What's your read of the Cavs' locker room, and how will you fit in there?

Shaq: I'd heard their locker room is very fun, and I might just make it funner. I might make it the funnest locker room ever. I should fit in well with what they got going.

When was the first time you met LeBron, and what was your impression?

I met LeBron when he was 16 or 17, a junior or senior in high school. He was a nice, respectful momma's boy. His momma was in the stands, saying, "That's my kid, that's my baby." He's always been a good kid, from what I've heard. And I thought he was a fabulous player then. One of those players where it wasn't fair he was in high school. What I liked about him was, even though he could score 100 points a game and had teammates who probably weren't going to make it, he would kick it to his boys for the jump shot. He knew how to get everyone involved even back then.

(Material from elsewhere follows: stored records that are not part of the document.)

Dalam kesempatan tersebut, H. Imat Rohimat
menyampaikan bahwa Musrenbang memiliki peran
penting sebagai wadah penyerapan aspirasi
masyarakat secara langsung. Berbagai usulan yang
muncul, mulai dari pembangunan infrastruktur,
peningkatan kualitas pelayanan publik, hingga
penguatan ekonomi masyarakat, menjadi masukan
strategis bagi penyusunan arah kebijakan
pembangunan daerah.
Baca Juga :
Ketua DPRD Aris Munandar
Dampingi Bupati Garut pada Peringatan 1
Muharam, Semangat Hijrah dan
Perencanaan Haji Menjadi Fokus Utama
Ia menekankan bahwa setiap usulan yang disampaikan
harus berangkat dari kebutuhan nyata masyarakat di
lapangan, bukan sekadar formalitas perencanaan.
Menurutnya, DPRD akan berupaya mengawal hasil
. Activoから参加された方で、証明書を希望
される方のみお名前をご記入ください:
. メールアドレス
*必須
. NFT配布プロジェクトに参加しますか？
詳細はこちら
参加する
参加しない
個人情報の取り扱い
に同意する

You two have a lot in common, including your love of music. Who's controlling the iPod over there?

I'm usually controlling the iPod. Not really in the locker room, but in the weight room. I like to mix it up. Like, I'll usually have a "White Boy Wednesday" or something. [laughs] It ain't my locker room, though. We'll see what happens.

Which do you think will get more play: Jay-Z or old Shaq joints?

Probably Jay-Z. Jay-Z a bad man. And he's the better rapper, probably. But it's cool. I did what I wanted to do, accomplished many things for a person who's not really supposed to. I went platinum twice, won a couple of awards for my commercials, won an Emmy when I did a Nickelodeon thing. Also won the worst movie award for "Kazaam." Nobody will ever do it like me. My thing is to make people happy.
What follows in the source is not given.